De ce fait l'attitude actuelle de Brendel représente à nos yeux un recul, non seulement par rapport au GIK mais également par rapport à sa propre position de l'époque. Pour nous, cette faiblesse politique est liée au rejet de la théorie de la décadence. Lorsqu'en 1919, l'internationale Communiste fut fondée, tous les marxistes partageaient la conception que le capitalisme était entré dans sa phase de déclin depuis 1914. Avec la victoire de la contre-révolution, et surtout après la Seconde Guerre mondiale, une partie des communistes de gauche - aussi bien les "bordiguistes” que les "communistes de conseils" - abandonnèrent la théorie de la décadence.
La question de la conscience de classe
Lors de la réunion publique consacrée au conseillisme et au bolchevisme, Brendel fut confronté à une vive opposition avec son affirmation que plus les ouvriers deviennent conscients, plus ils s'éloignent de leurs intérêts matériels. De telles observations témoignent, de notre point de vue, de combien le communisme de conseils actuel s'est éloigné de l'attitude fondamentale de Pannekoek pour qui la conscience de classe et l'auto-organisation constituent les seules armes de la classe ouvrière.
Et, tandis que la Gauche germano-hollandaise de la première heure soutenait avec passion la nécessité de l'intervention organisée et centralisée des révolutionnaires, la conception contemporaine du communisme de conseils en revient à considérer que la conscience de classe n'apparaît et ne se développe qu'au niveau local et immédiat dans les luttes quotidiennes[1]. De ce fait, l'unification des révolutionnaires dans une organisation particulière, si elle n'est pas exclue, est cependant dédaignée.
Un bilan positif
De notre point de vue, le bilan de la tournée de réunions publiques de Brendel est positif. Elle a réussi à faire connaître l'existence et à propager les positions des Gauches communistes dans un public plus large. De plus, une image authentique de la discussion prolétarienne a été donnée dans ces réunions, aux antipodes de la politique stalinienne et trotskiste de la manœuvre et de sabotage des débats. Cajo Brendel, le CCI et d'anciens membres de "Révolution sociale", tout comme d'autres sympathisants du milieu politique prolétarien, ont été capables de défendre en commun les positions de la Gauche communiste. L'attitude de Cajo Brendel dans la discussion était ouverte, polémique, fraternelle et ainsi profitable à la clarification politique.

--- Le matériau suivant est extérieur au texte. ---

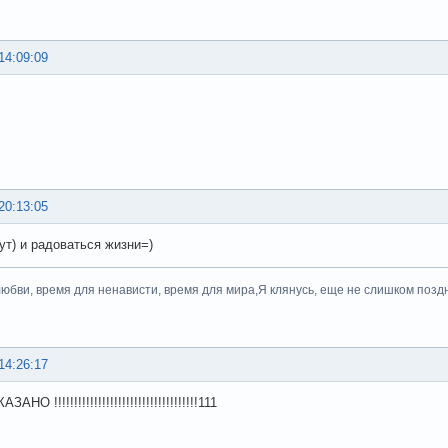
14:09:09
20:13:05
ут) и радоваться жизни=)
юбви, время для ненависти, время для мира,Я клянусь, еще не слишком поздно
14:26:17
О !!!!!!!!!!!!!!!!!!!!!!!!!!!!!!!!!!!!111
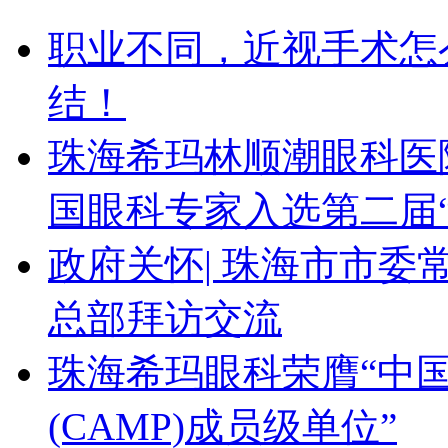
职业不同，近视手术怎
结！
珠海希玛林顺潮眼科医
国眼科专家入选第二届
政府关怀| 珠海市市
总部拜访交流
珠海希玛眼科荣膺“中
(CAMP)成员级单位”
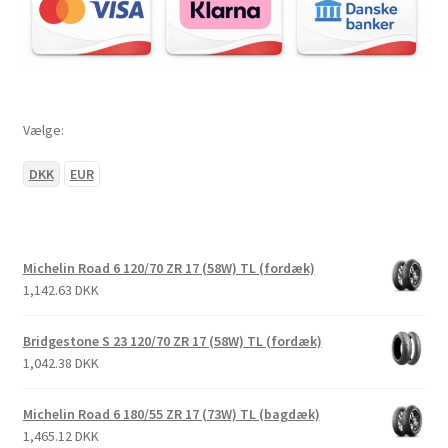
Vælge:
DKK
EUR
Michelin Road 6 120/70 ZR 17 (58W) TL (fordæk)
1,142.63 DKK
Bridgestone S 23 120/70 ZR 17 (58W) TL (fordæk)
1,042.38 DKK
Michelin Road 6 180/55 ZR 17 (73W) TL (bagdæk)
1,465.12 DKK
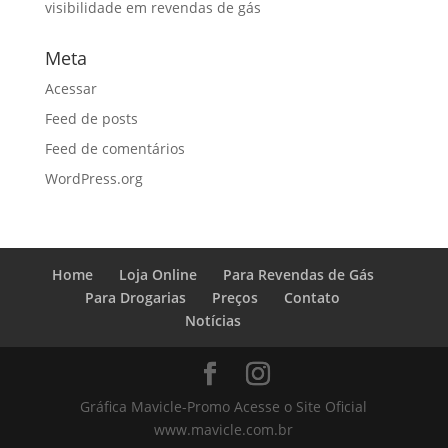
visibilidade em revendas de gás
Meta
Acessar
Feed de posts
Feed de comentários
WordPress.org
Home
Loja Online
Para Revendas de Gás
Para Drogarias
Preços
Contato
Notícias
Gráfica Mavicle-Promo Acesse o Site Oficial
www.mavicle.com.br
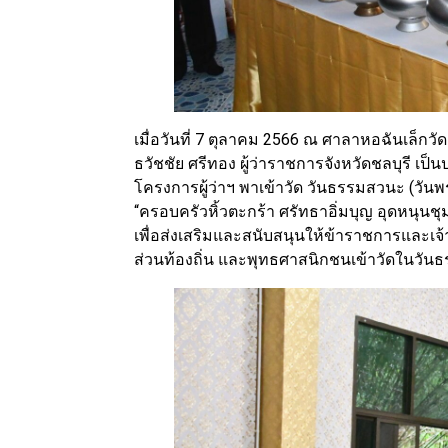
เมื่อวันที่ 7 ตุลาคม 2566 ณ ศาลาหอฉันเล็กว
ธวัชชัย ศรีทอง ผู้ว่าราชการจังหวัดชลบุรี 
โครงการผู้ว่าฯ พาเข้าวัด วันธรรมสวนะ (วั
“ครอบครัวหิ้วตะกร้า ศรัทธาอิ่มบุญ อุดหนุนชุ
เพื่อส่งเสริมและสนับสนุนให้ข้าราชการและเจ้
ส่วนท้องถิ่น และพุทธศาสนิกชนเข้าวัดในวั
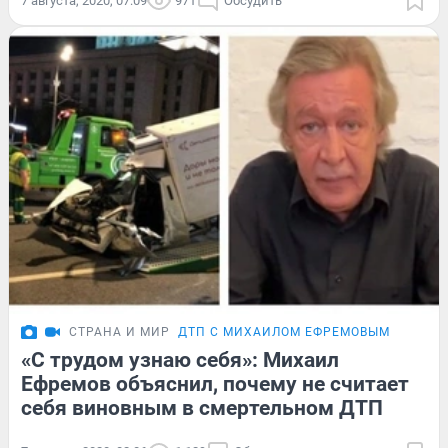
7 августа, 2020, 07:09
971
Обсудить
СТРАНА И МИР
ДТП С МИХАИЛОМ ЕФРЕМОВЫМ
«С трудом узнаю себя»: Михаил
Ефремов объяснил, почему не считает
себя виновным в смертельном ДТП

Les réunions publiques n'ont pas seulement été un lieu de clarification, mais également un lieu de combat politique. La classe dominante a attentivement suivi la tournée de Brendel en Allemagne et s'y était préparée. Les représentants de l'aile gauche du capital (les partis capitalistes d'Etat de gauche et les syndicats) sont apparus nombreux, mais la plupart du temps ne sont pas intervenus ouvertement sous leur drapeau bourgeois.

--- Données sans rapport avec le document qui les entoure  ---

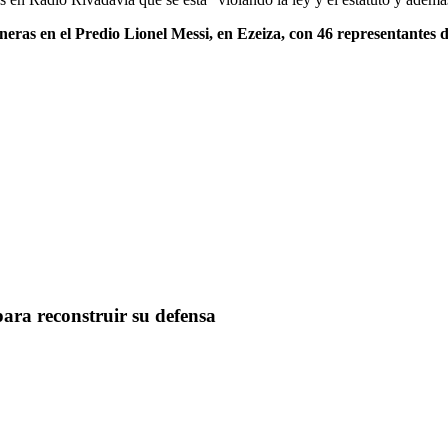
neras en el Predio Lionel Messi, en Ezeiza, con 46 representantes de
para reconstruir su defensa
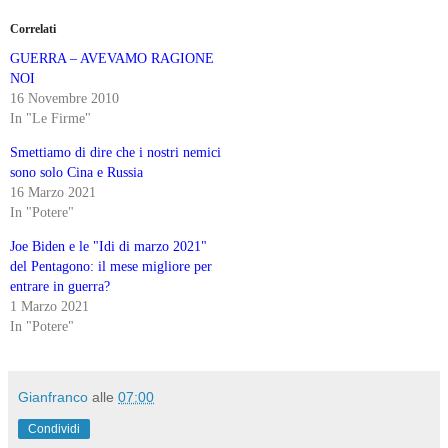
Correlati
GUERRA – AVEVAMO RAGIONE
NOI
16 Novembre 2010
In "Le Firme"
Smettiamo di dire che i nostri nemici
sono solo Cina e Russia
16 Marzo 2021
In "Potere"
Joe Biden e le "Idi di marzo 2021"
del Pentagono: il mese migliore per
entrare in guerra?
1 Marzo 2021
In "Potere"
Gianfranco
alle
07:00
Condividi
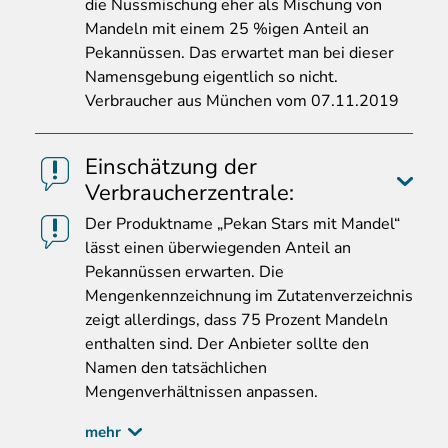
die Nussmischung eher als Mischung von
Mandeln mit einem 25 %igen Anteil an
Pekannüssen. Das erwartet man bei dieser
Namensgebung eigentlich so nicht.
Verbraucher aus München vom 07.11.2019
Einschätzung der
Verbraucherzentrale:
Der
Produktname „Pekan Stars mit Mandel“
lässt einen überwiegenden Anteil an
Pekannüssen erwarten. Die
Mengenkennzeichnung im Zutatenverzeichnis
zeigt allerdings, dass 75 Prozent Mandeln
enthalten sind. Der Anbieter sollte den
Namen den tatsächlichen
Mengenverhältnissen anpassen.
mehr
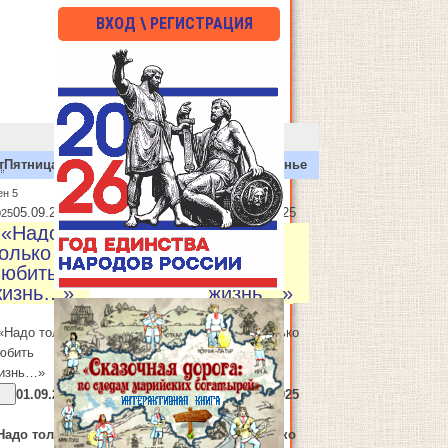
ВХОД \ РЕГИСТРАЦИЯ
т
Пятница
Сб
Суббота
Вс
Воскресенье
ен 5
Сен 7
05.09.2025
07.09.2025
025
2025
 «Надо
: «Надо
олько
только
любить
любить
жизнь…»
жизнь…»
 «Надо только
: «Надо только
юбить
любить
изнь…»
жизнь…»
01.09.2025
07.09.2025
-
Надо только
«Надо только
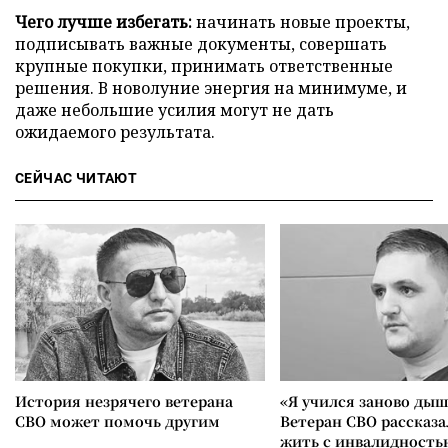
Чего лучше избегать:
начинать новые проекты,
подписывать важные документы, совершать
крупные покупки, принимать ответственные
решения. В новолуние энергия на минимуме, и
даже небольшие усилия могут не дать
ожидаемого результата.
СЕЙЧАС ЧИТАЮТ
История незрячего ветерана
«Я учился заново дыш
СВО может помочь другим
Ветеран СВО рассказа
жить с инвалидность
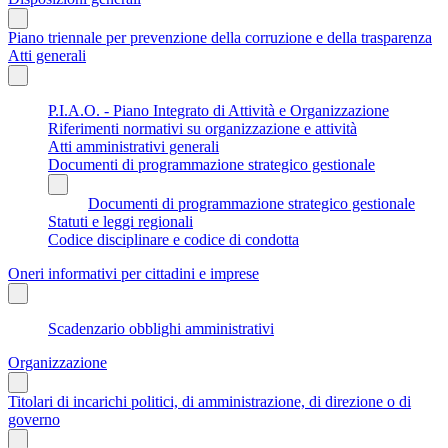
Piano triennale per prevenzione della corruzione e della trasparenza
Atti generali
P.I.A.O. - Piano Integrato di Attività e Organizzazione
Riferimenti normativi su organizzazione e attività
Atti amministrativi generali
Documenti di programmazione strategico gestionale
Documenti di programmazione strategico gestionale
Statuti e leggi regionali
Codice disciplinare e codice di condotta
Oneri informativi per cittadini e imprese
Scadenzario obblighi amministrativi
Organizzazione
Titolari di incarichi politici, di amministrazione, di direzione o di
governo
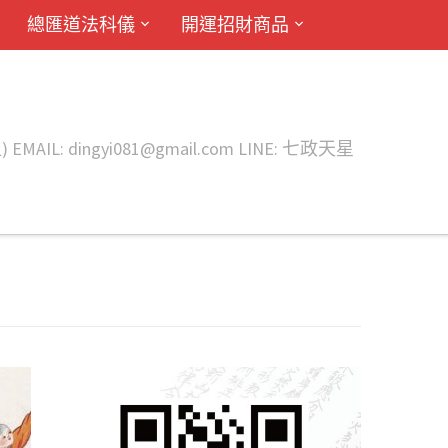
總匯道法科儀
開運招財商品
ingyi081@gmail.com LINE: 七政天星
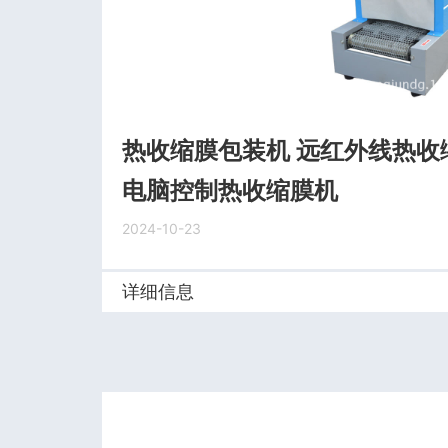
热收缩膜包装机 远红外线热收
电脑控制热收缩膜机
2024-10-23
详细信息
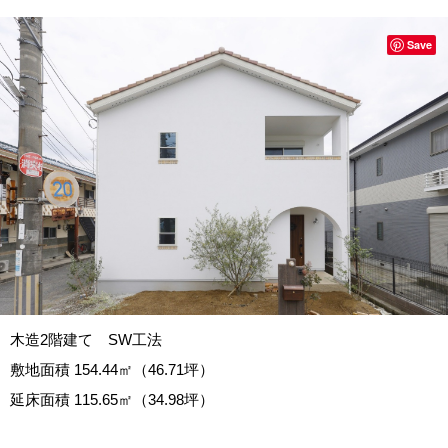
Save
木造2階建て SW工法
敷地面積 154.44
㎡（46.71坪）
延床面積 115.65㎡（34.98坪）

Au lieu de cela, ils ont tout fait pour empêcher les discussions sur la signification historique et les positions politiques de la Gauche communiste en détournant l'attention sur les erreurs du communisme de conseils d'aujourd'hui. Ce fait détermina l'ensemble de l'intervention de notre organisation. Il existe sans doute de nombreuses divergences entre le CCI et le groupe Daad en Gedachte dont nous avons publiquement débattu dans le passé et dont nous débattrons encore dans l'avenir. Cependant, il s'agit ici de tout autre chose : de la proclamation et de la défense en commun de notre héritage politique commun. Pour nous, Cajo Brendel est une partie du milieu politique prolétarien et ainsi un camarade du camp du communisme de gauche. Il s'agit de combattre en commun les tentatives d'étouffement par la bourgeoisie, ses attaques et ses calomnies. Il s'agissait aussi pour nous d'empêcher que la bourgeoisie ne s'empare de cette tradition pour la dénaturer et l'émasculer. Justement, la bourgeoisie allemande trouve intérêt à présenter la Gauche germano- hollandaise comme une curiosité radicale du passé, comme quelque chose d'académique ou à reléguer au musée, tentant de lui faire prendre place dans le cadre de la démocratie bourgeoise.

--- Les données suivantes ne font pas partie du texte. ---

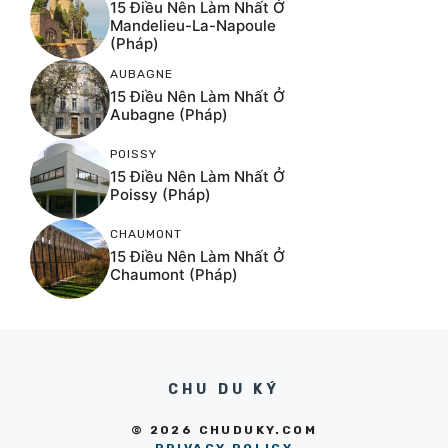
15 Điều Nên Làm Nhất Ở
Mandelieu-La-Napoule
(Pháp)
AUBAGNE
15 Điều Nên Làm Nhất Ở
Aubagne (Pháp)
POISSY
15 Điều Nên Làm Nhất Ở
Poissy (Pháp)
CHAUMONT
15 Điều Nên Làm Nhất Ở
Chaumont (Pháp)
CHU DU KÝ
© 2026 CHUDUKY.COM
PRIVACY POLICY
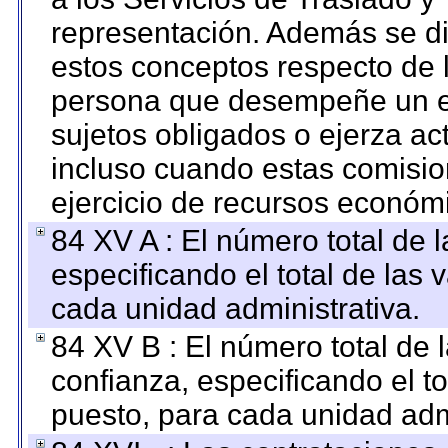
representación. Además se dif
estos conceptos respecto de 
persona que desempeñe un em
sujetos obligados o ejerza ac
incluso cuando estas comisio
ejercicio de recursos económ
84 XV A : El número total de 
especificando el total de las 
cada unidad administrativa.
84 XV B : El número total de 
confianza, especificando el to
puesto, para cada unidad admi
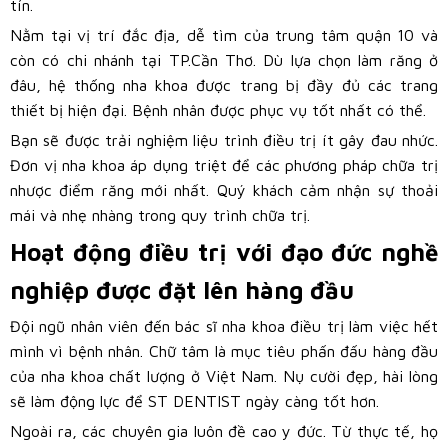
tín.
Nằm tại vị trí đắc địa, dễ tìm của trung tâm quận 10 và
còn có chi nhánh tại TP.Cần Thơ. Dù lựa chọn làm răng ở
đâu, hệ thống nha khoa được trang bị đầy đủ các trang
thiết bị hiện đại. Bệnh nhân được phục vụ tốt nhất có thể.
Bạn sẽ được trải nghiệm liệu trình điều trị ít gây đau nhức.
Đơn vị nha khoa áp dụng triệt để các phương pháp chữa trị
nhược điểm răng mới nhất. Quý khách cảm nhận sự thoải
mái và nhẹ nhàng trong quy trình chữa trị.
Hoạt động điều trị với đạo đức nghề
nghiệp được đặt lên hàng đầu
Đội ngũ nhân viên đến bác sĩ nha khoa điều trị làm việc hết
mình vì bệnh nhân. Chữ tâm là mục tiêu phấn đấu hàng đầu
của nha khoa chất lượng ở Việt Nam. Nụ cười đẹp, hài lòng
sẽ làm động lực để ST DENTIST ngày càng tốt hơn.
Ngoài ra, các chuyên gia luôn đề cao y đức. Từ thực tế, họ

La classe dominante a dernièrement désigné la Gauche communiste comme son ennemi politique principal. Il y a seulement peu d'années de grands quotidiens européens comme Le Monde ou la Frankfurter Allgemeine Zeitung ont couvert de pleines pages de calomnies sur Amadeo Bordiga pour son attitude internationaliste dans la Seconde Guerre mondiale. En effet, maintenir bien haut l'internationalisme lors de la guerre civile espagnole et dans la Seconde Guerre mondiale, tandis que l'anarchisme et le trotskisme trahissaient la cause du prolétariat, forme la caractéristique primordiale et commune de notre tradition -qu'il s'agisse de la Gauche communiste "hollandaise", "italienne" ou encore "française".
Et effectivement, comme les événements en Irak et dans les Balkans le confirment, nous traversons la période de l'enfoncement accéléré du capitalisme dans le militarisme et la guerre. Comme toujours en de telles périodes, les "camarades sans patrie", les internationalistes prolétariens conséquents se montrent comme étant les ennemis les plus dangereux de la bourgeoisie. Nous en sommes fiers.
D'après Weltrevolution n°92 (organe du CCI en Allemagne)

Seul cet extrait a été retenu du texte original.